Mahkememizin … E sayısına kaydedilen dosyada ön inceleme aşaması gerçekleştirildikten sonra, mahkememizin 28/12/2018 tarihli … K sayılı kararıyla, müflis bankanın iflas tasfiyesi TMSF tarafından önerilen kişiler arasından icra mahkemesince atanan iflas idare memurları eliyle ve iflas dairesi yetkilendirilmek suretiyle yürütüldüğünden, iflas idaresinin red kararının idari işlem mahiyetinde olduğu gerekçesiyle idari yargı görevli olduğundan yargı yolu caiz olmadığından dava şartı yokluğu nedeniyle davanın usulden reddine karar verilmiş, kararın istinaf incelemesi sonucu İstanbul BAM 17.HD 2019/774 E 2019/2131 K sayılı kararıyla istinaf başvurularının esastan reddine karar verilmiş, temyiz talepleri de Yargıtay 23.HD’nin 2019/3564 E 2019/5536 K sayılı ilamıyla reddedilerek İstanbul BAM kararının onanması ve mahkememiz kararının bu suretle kesinleşmesi üzerine, davacı tarafından İstanbul 2.İdare Mahkemesinin 2020/174 E dosyasıyla açılan davada olumsuz görev uyuşmazlığı çıkarılarak dosya 2247 sayılı Kanuna göre Uyuşmazlık Mahkemesine gönderilmiş, Uyuşmazlık Mahkemesinin 2021/46 E 2021/92 K sayılı içtihadı ile uyuşmazlıkta adli yargının görevli olduğuna ve mahkememiz görevsizlik kararının kaldırılmasına karar verilmiş, karar ve dosyamız mahkememize gönderilmiş, Uyuşmazlık Mahkemesi kararı 2247 sayılı Kanun hükümleri uyarınca bağlayıcı olmakla, dosya mahkememizde yeni esasa kaydedilerek yargılamaya kaldığı yerden devam edilmiştir.

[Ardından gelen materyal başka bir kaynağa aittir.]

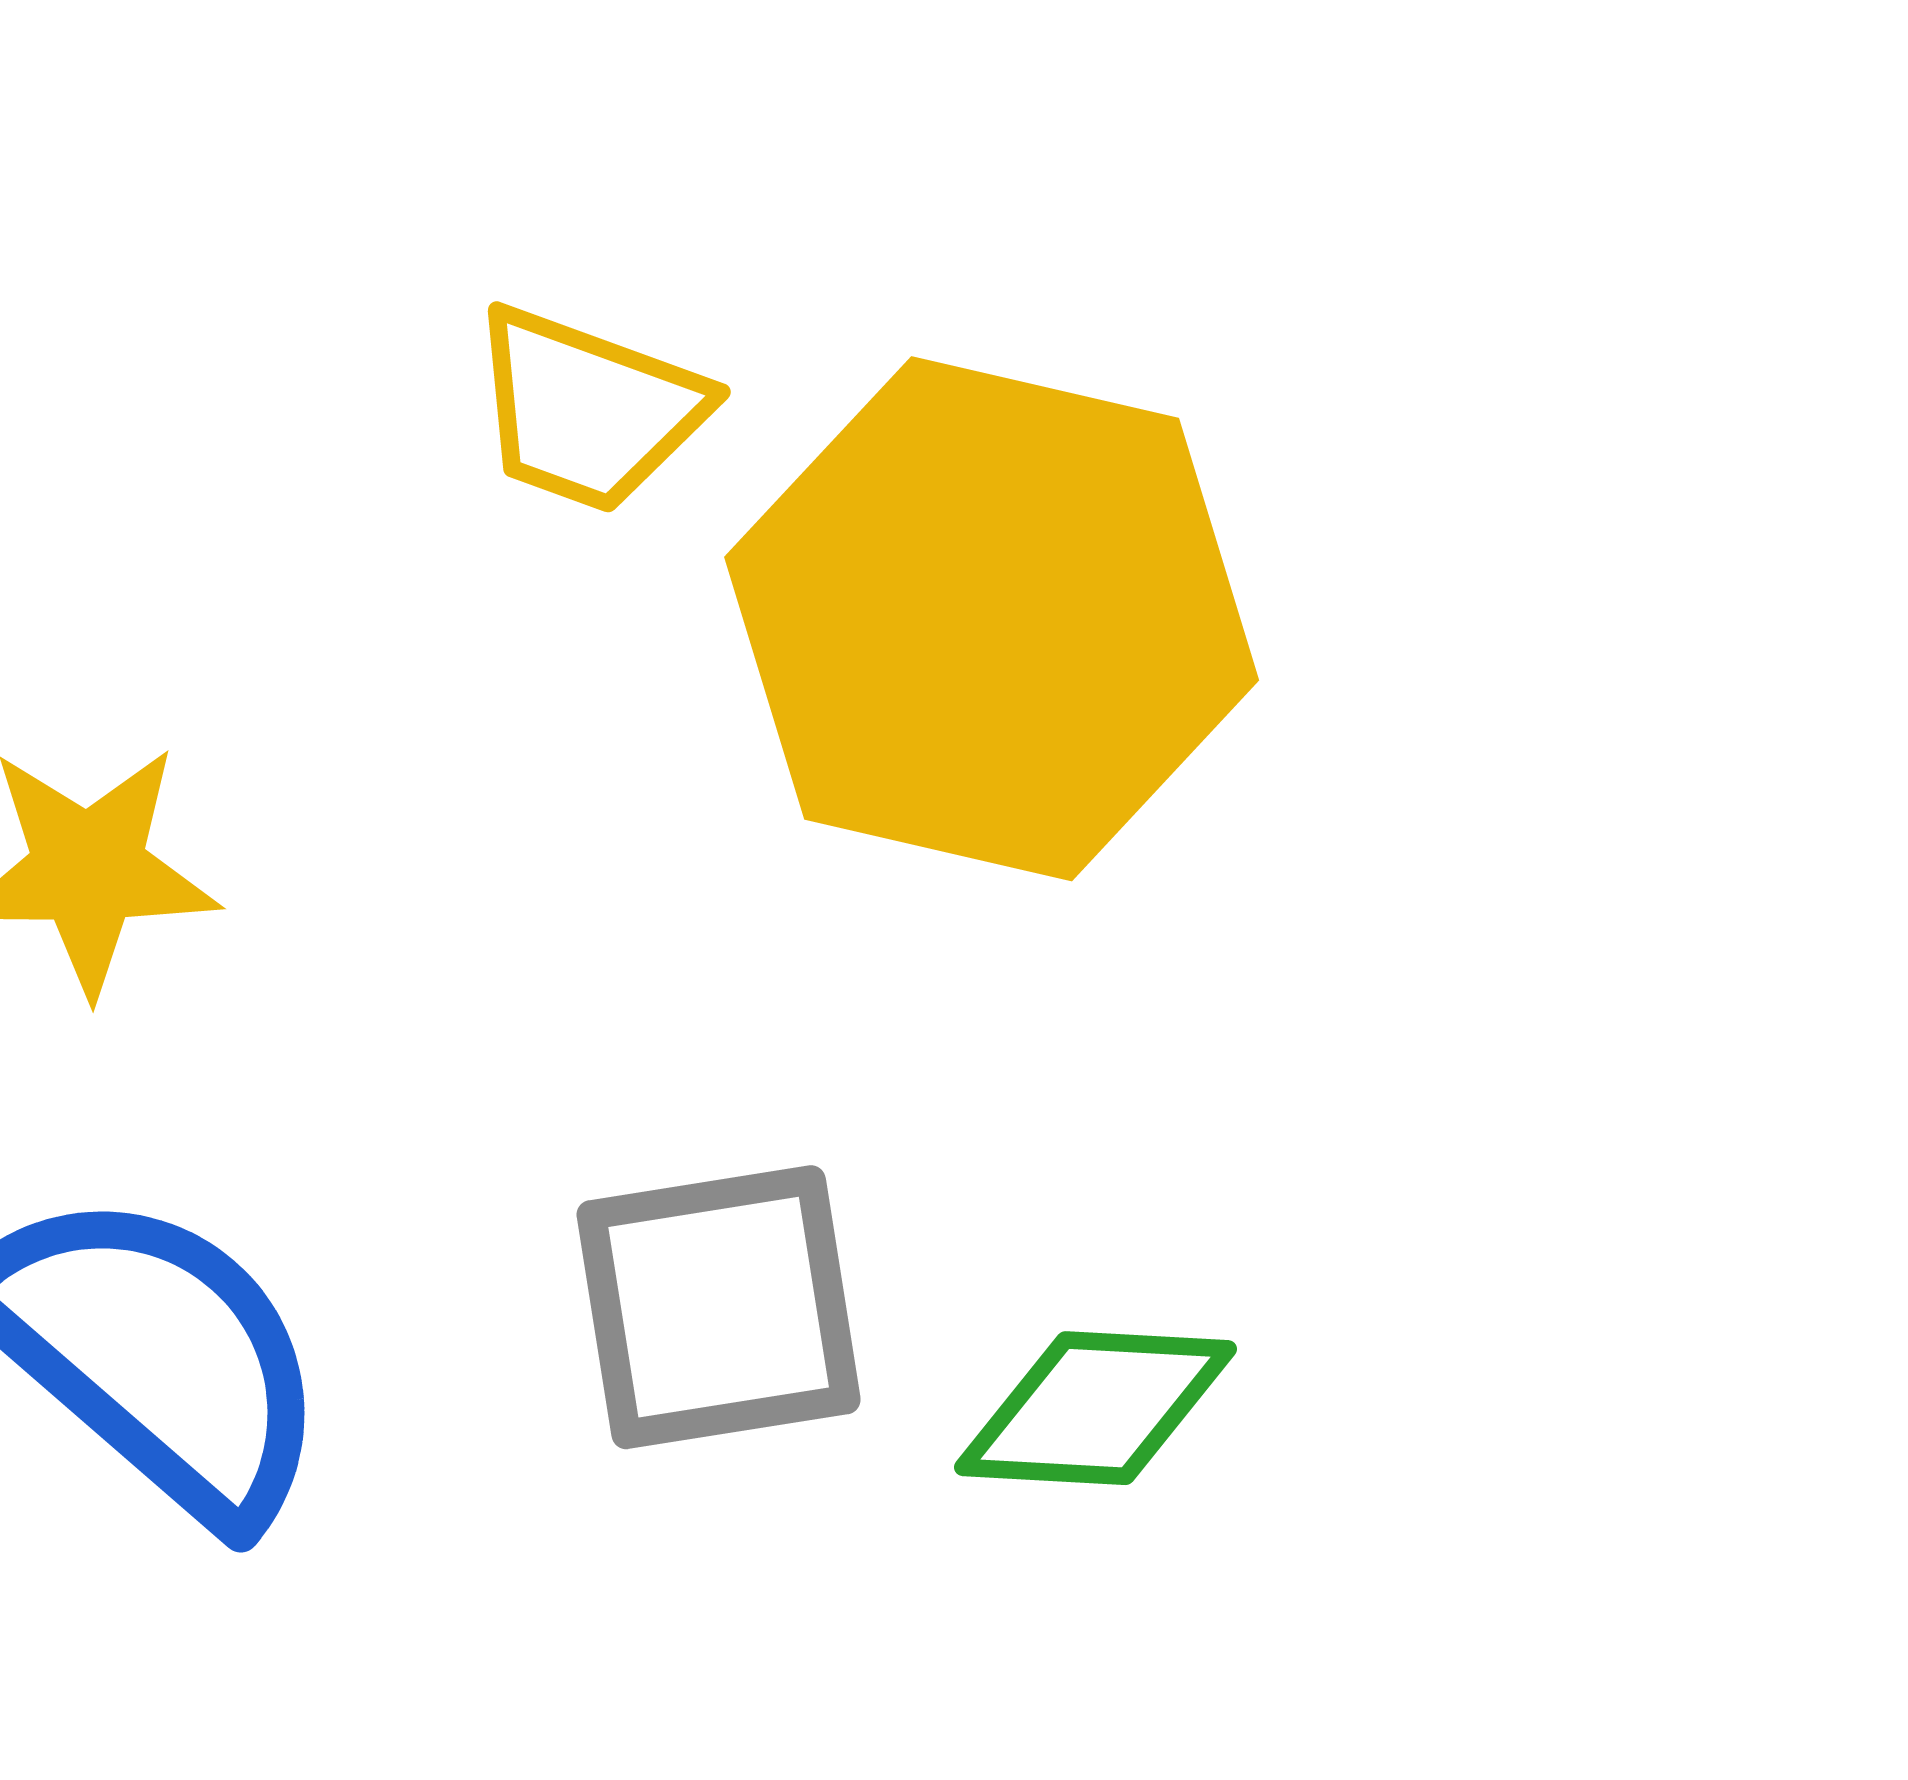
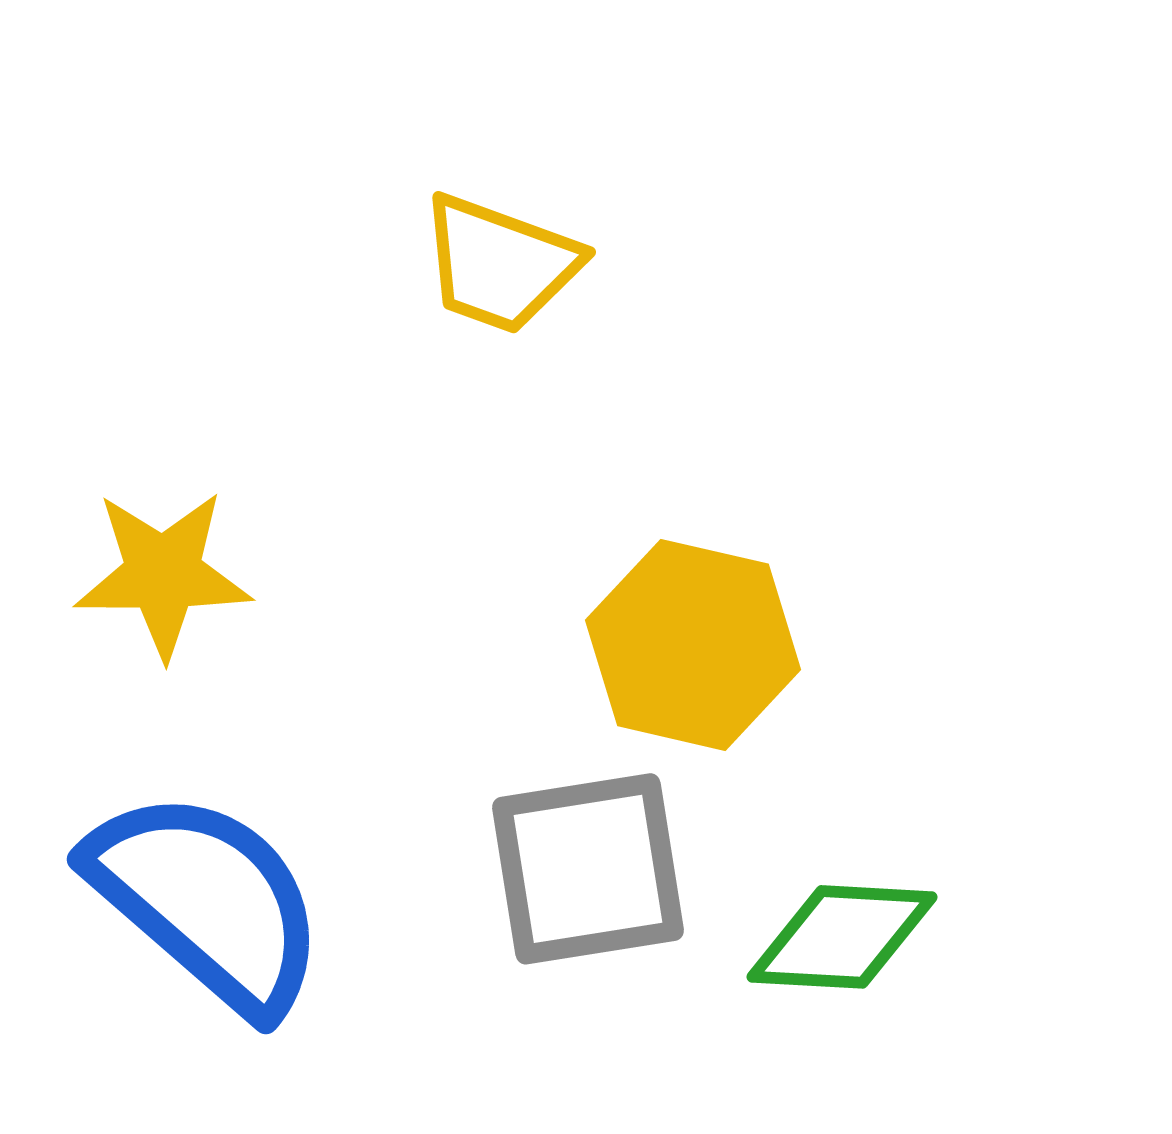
yellow hexagon: (992, 619) -> (693, 645), moved, size x0.6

Davacıların aracı kuruluşu ile yazışma yapılarak davacıların müflis bankada mevcut hisse senedi adet ve kayıtları (aktif husumeti) teyit edilmiştir.
Konuyla ilgili Yargıtay 23. HD’nin ve Bölge Adliye Mahkemelerinin emsal içtihatlarında da belirtildiği üzere, 6102 sayılı TTK’nin 379-389. maddelerinde, anonim şirketlerde belli istisnalar dışında şirketin kendi hisse senetlerini temellük edemeyeceği öngörülmüş, buna paralel olarak TTK’nin 480/3. maddesinde ise, “Pay sahipleri sermaye olarak şirkete verdiklerini geri isteyemezler; tasfiye payına ilişkin hakları saklıdır.” hükmüne yer verilmiştir. Bu nedenle anonim şirket ortağı, ödediği sermaye miktarı için şirketten alacaklı olmaz. Zira, ortakların payları için yapılan ödemeler ortaklığın sermayesini oluşturur. Sermaye payı ise ortaklığa verilmiş bir borç olmadığından ortaklığın iflası halinde ortaklar kural olarak iflas alacaklısı olamazlar. Diğer bir anlatımla, ortaklar ödedikleri sermaye borcunu iflas masasına alacak olarak kaydettiremezler. Ancak, pay cetveline göre paylaşım yapıldıktan sonra ve İİK’nin 196. maddesi uyarınca faiz ödemelerinden sonra masada para kalması halinde pay sahiplerine ödeme yapılması mümkündür. (Yargıtay 23.HD 2014/10329 E 2015/6925 K, 2011/6362 E 2012/24555 K, 2018/1666 E 2020/4488 K, Sakarya BAM 7.HD 2020/222 E 2020/644 K vb)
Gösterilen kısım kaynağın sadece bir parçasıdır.